Land & Leute

Land & Leute, Menschen & Sprache . . .

Das Land

Die Republik Moldova ist das Land zwischen Prut und Nistru. Seine Nachbarn sind im Westen Rumänien und im Norden, Osten und Süden die Ukraine. Moldova hat das Pech, dass im Süden nur wenige Kilometer zwischen der Landesgrenze und dem Schwarzen Meer liegen. Moldova ist ein hügeliges Land, das dabei auf einem gleich hohen Niveau liegt. Man kann über das Land hinweg in die Ferne schauen. Der höchste Berg ist der "Dealul Balanesti" mit 430 Meter. Doch in den verschiedensten Gegenden hat man das Gefühl, dass das Land aus hohen Bergen und tiefen Tälern besteht. Gerade dieses Gefühl bekommt man in Orhei vechi, in Þipova oder in Sharna zu spüren. Hier liegen die Flüsse Rãut und Nistru tief im Tal. Der längste Fluß Moldovas ist der Grenzfluß zu Rumänien, der Prut. Im Norden ist er für die Stromgewinnung gestaut.

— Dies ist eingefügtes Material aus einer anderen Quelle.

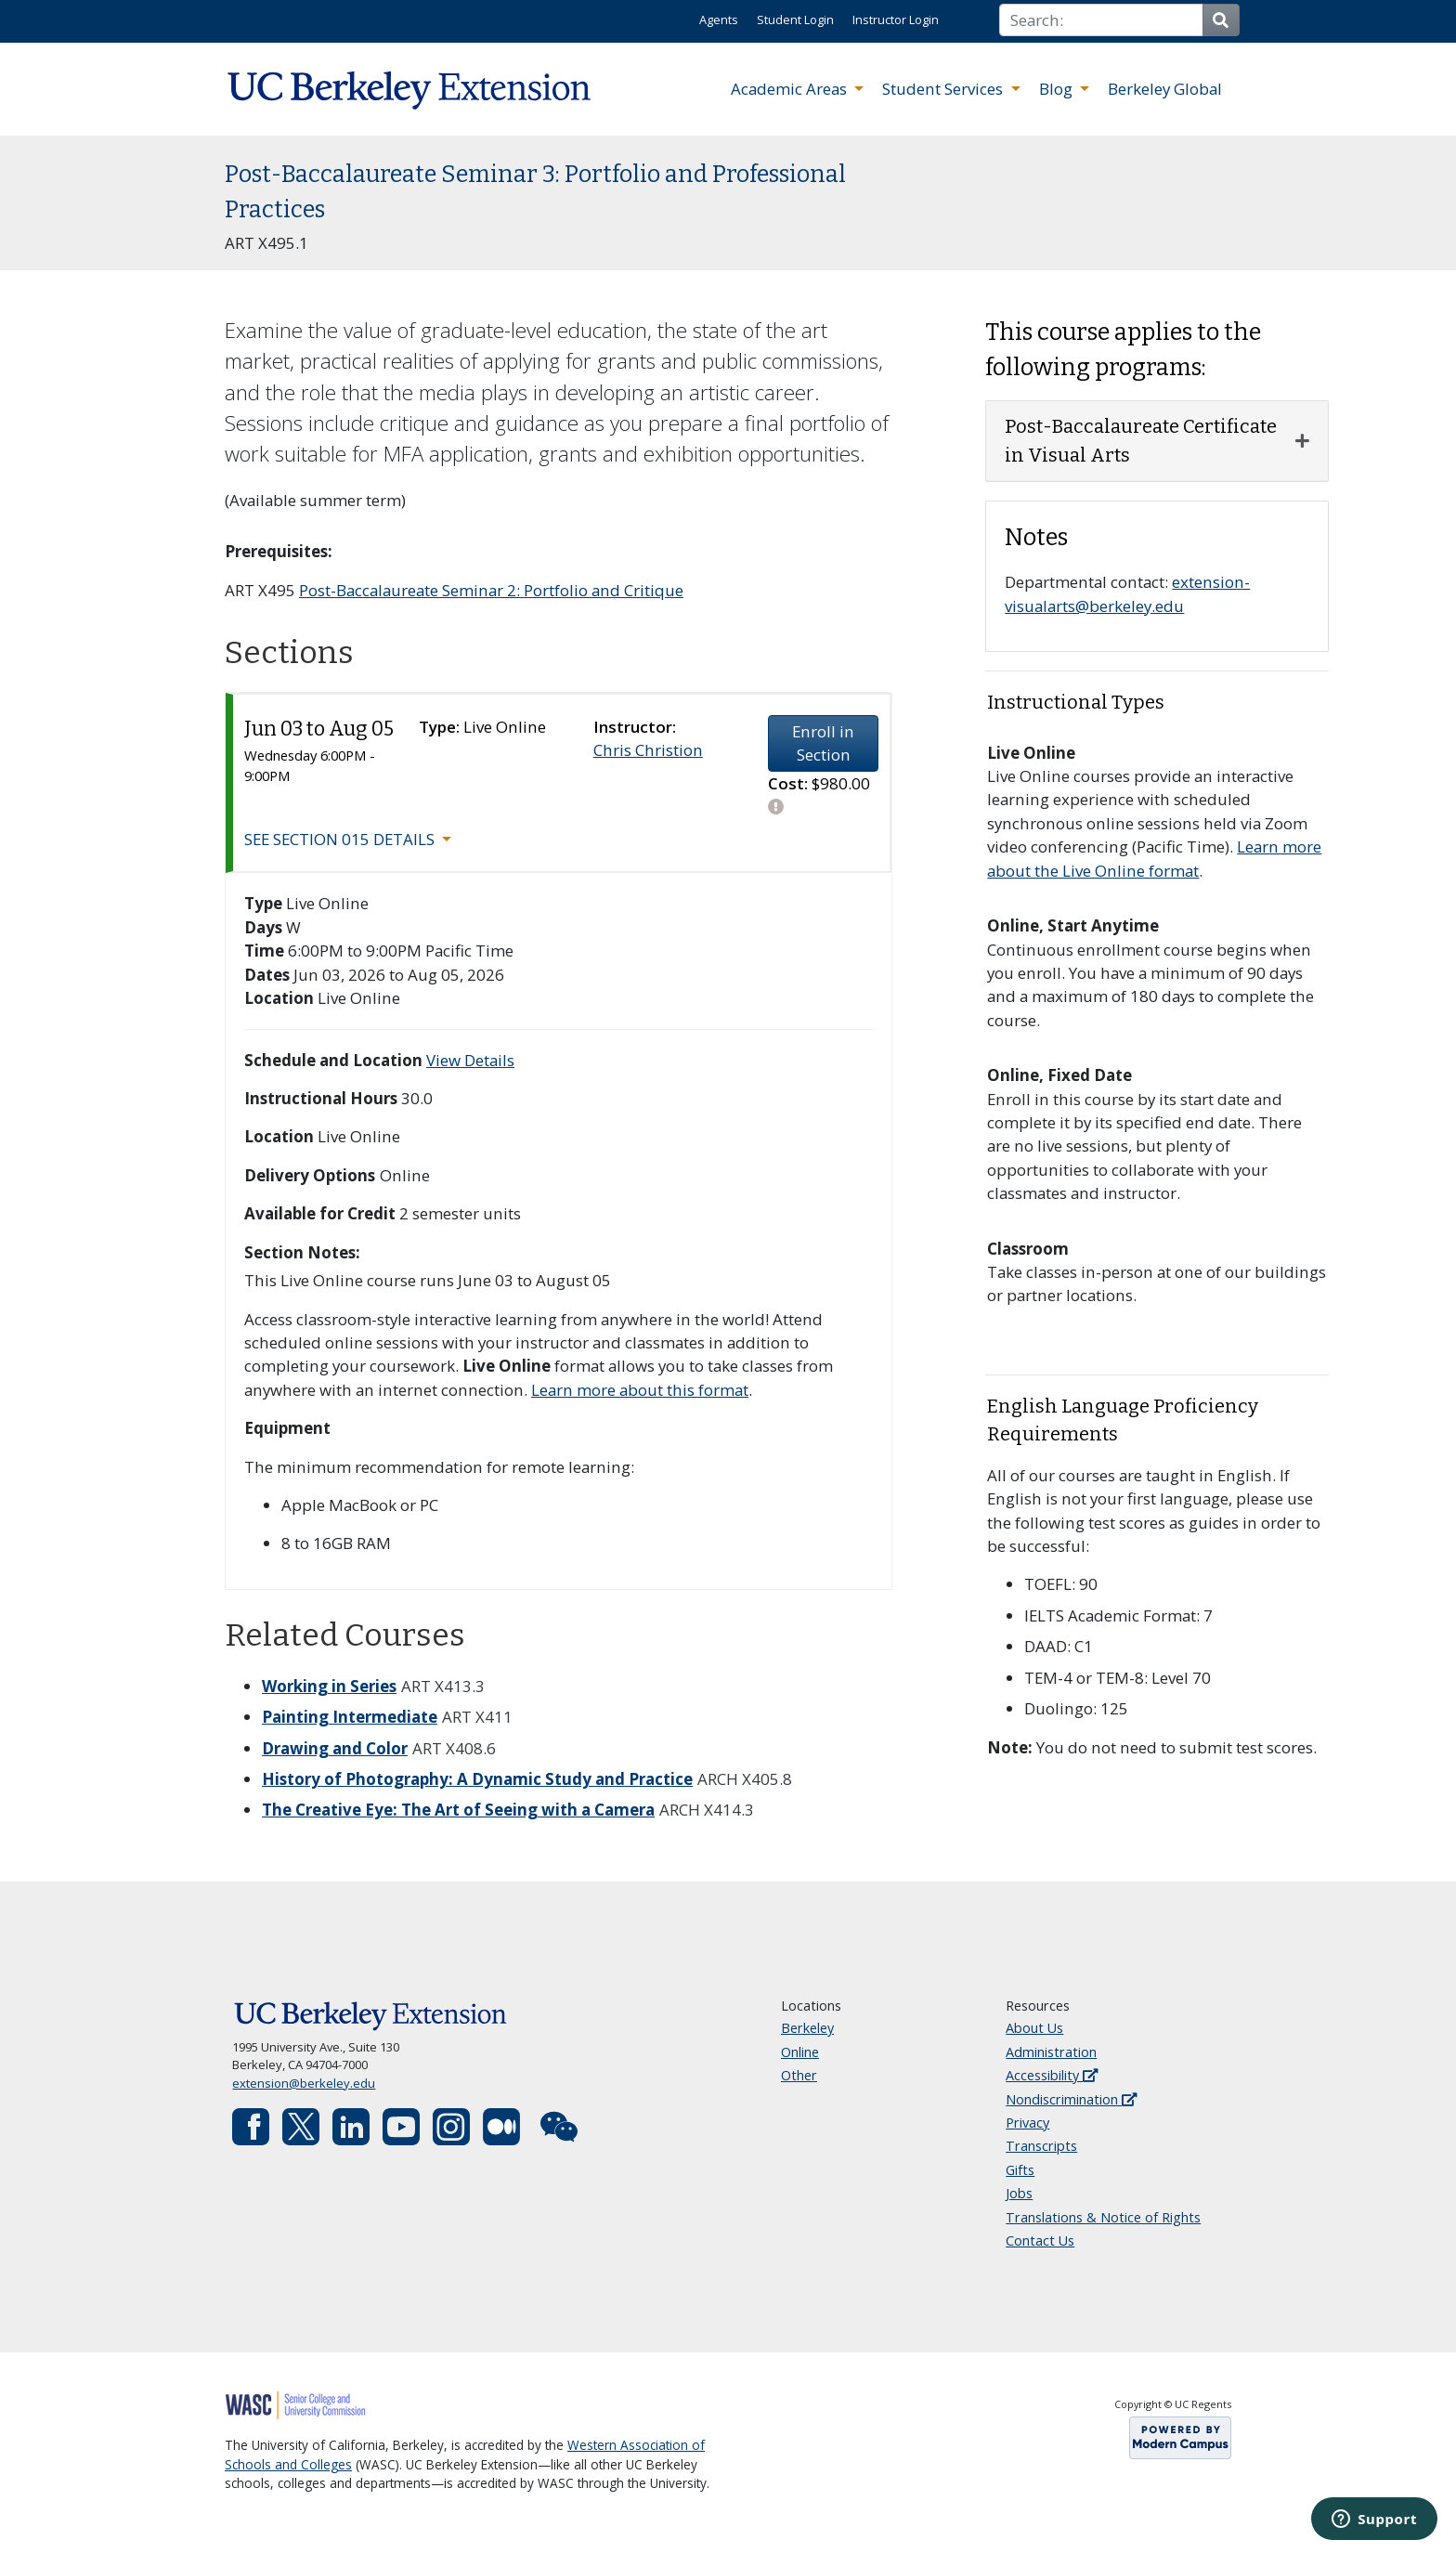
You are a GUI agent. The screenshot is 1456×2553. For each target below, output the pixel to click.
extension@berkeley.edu (303, 2083)
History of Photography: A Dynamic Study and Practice (477, 1779)
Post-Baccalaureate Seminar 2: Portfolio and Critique (491, 590)
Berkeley (807, 2028)
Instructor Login (895, 19)
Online (800, 2052)
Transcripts (1041, 2146)
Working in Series (329, 1686)
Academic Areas (791, 88)
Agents (718, 19)
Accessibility (1052, 2075)
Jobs (1019, 2193)
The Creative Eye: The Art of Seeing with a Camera (458, 1809)
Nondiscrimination (1071, 2099)
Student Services (944, 88)
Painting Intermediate (349, 1716)
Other (799, 2075)
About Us (1034, 2028)
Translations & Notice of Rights (1103, 2217)
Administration (1051, 2052)
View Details (470, 1060)
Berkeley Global (1165, 88)
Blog (1057, 88)
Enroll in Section (823, 743)
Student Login (795, 19)
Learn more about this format (639, 1389)
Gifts (1020, 2170)
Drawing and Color (335, 1748)
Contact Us (1040, 2240)
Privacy (1027, 2122)
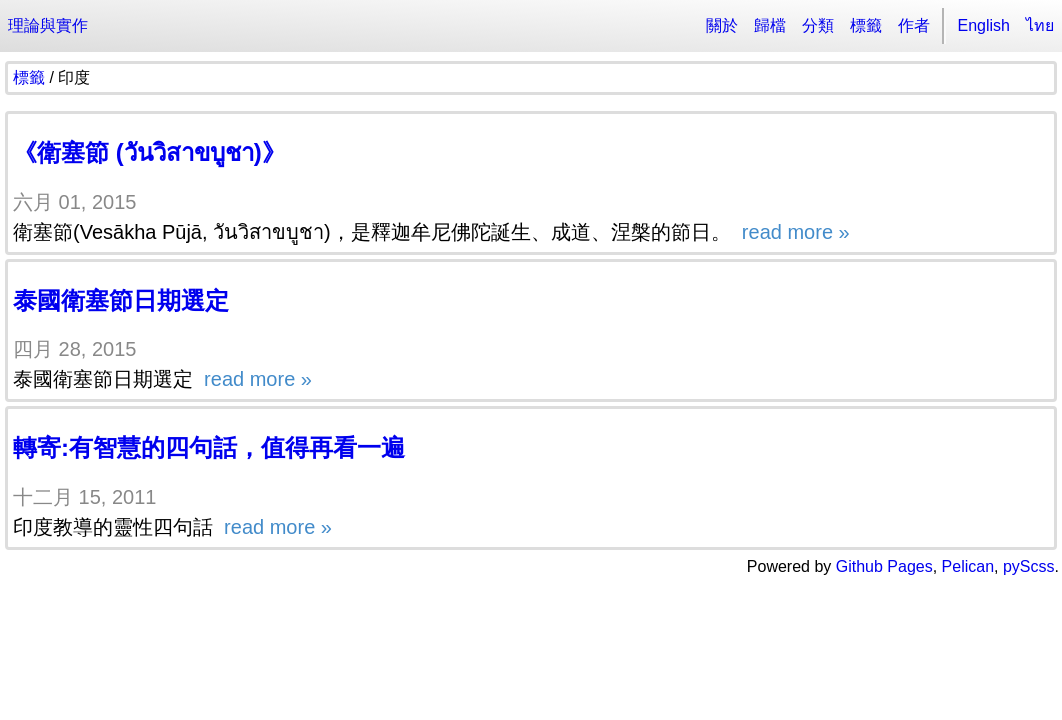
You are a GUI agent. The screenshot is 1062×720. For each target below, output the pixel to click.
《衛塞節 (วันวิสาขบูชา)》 (149, 152)
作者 (914, 25)
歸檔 (770, 25)
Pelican (968, 566)
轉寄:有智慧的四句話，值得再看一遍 (209, 447)
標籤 (866, 25)
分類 (818, 25)
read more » (792, 232)
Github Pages (884, 566)
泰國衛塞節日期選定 (121, 300)
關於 (722, 25)
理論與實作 (48, 25)
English (984, 25)
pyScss (1029, 566)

Die Grenze zu Rumänien ist eigentlich die einzige, die man als Grenze bezeichnen kann. Da die Ukraine zusammen mit Moldova 50 Jahre lang zur UDSSR gehörten, sind die Grenzen zur Ukraine nicht leicht zu erkennen. Wenn man im Süden über die Stadt Giurgiuleºti von Rumänien nach Moldova möchte und fragt in Rumänien nach dem Weg, dann kann man folgen Antwort erhalten: "Fahren Sie die Straße weiter und biegen dann links nach Moldova ab und weiter gerade aus sind Sie in der Ukraine.". Verwaltungsmäßig ist Moldova in 32 Kreise, den "raioane" (s. Foto), aufgeteilt. (Mehr findest du unter www.citypopulation.de) Und das gesamte Land besteht fast überwiegend aus "Steppe" mit einzelnen Wäldern. Den einzigen Bodenschatz, den Moldova hat, ist sein fruchtbares Land. Durch das Klima mit den relativ trockenen warmen Sommern und kurzen, sehr kalten Winter gedeiht hier einer der besten Weine der Welt. Auch der Obstanbau ist einer der Schätze, die das Land her gibt.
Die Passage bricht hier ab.